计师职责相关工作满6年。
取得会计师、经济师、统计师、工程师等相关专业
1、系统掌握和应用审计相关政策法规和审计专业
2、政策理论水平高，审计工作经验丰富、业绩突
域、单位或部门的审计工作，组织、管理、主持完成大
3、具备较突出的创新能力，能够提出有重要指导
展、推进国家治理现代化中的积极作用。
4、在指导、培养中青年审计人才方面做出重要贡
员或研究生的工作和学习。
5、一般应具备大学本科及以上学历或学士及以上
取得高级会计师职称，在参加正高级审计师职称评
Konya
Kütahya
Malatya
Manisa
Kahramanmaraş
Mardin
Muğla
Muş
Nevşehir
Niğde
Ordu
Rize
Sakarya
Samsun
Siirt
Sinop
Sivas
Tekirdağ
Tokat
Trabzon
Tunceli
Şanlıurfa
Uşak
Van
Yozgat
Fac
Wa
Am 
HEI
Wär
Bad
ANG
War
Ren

---

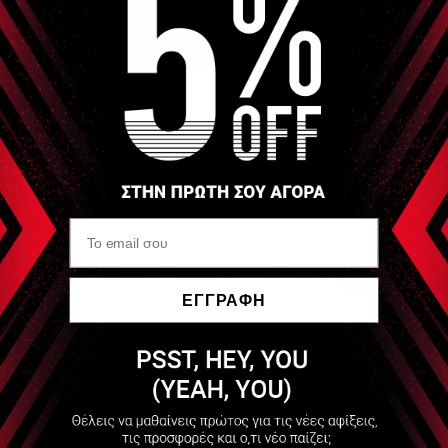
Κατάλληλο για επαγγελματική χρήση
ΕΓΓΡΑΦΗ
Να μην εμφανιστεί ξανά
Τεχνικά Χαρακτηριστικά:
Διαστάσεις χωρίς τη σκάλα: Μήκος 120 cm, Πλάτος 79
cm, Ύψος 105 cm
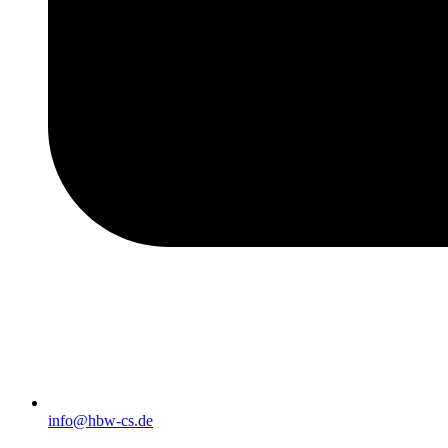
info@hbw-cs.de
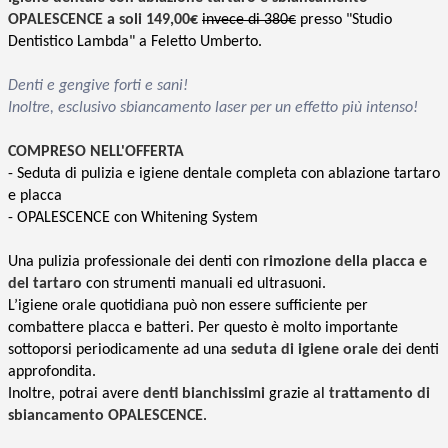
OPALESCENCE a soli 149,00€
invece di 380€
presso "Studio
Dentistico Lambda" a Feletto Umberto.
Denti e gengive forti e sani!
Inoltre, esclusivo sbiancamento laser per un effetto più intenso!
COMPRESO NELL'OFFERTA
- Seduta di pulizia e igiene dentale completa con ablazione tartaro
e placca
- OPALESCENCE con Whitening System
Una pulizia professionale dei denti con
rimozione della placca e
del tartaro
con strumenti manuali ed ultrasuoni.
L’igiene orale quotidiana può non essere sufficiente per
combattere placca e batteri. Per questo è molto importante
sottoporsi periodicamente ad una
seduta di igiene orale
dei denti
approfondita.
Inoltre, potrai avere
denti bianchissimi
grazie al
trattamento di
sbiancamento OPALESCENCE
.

What the task requires — Take every line from the listing above that includes the word "orale" and copy it.

Task response —
L’igiene orale quotidiana può non essere sufficiente per
seduta di igiene orale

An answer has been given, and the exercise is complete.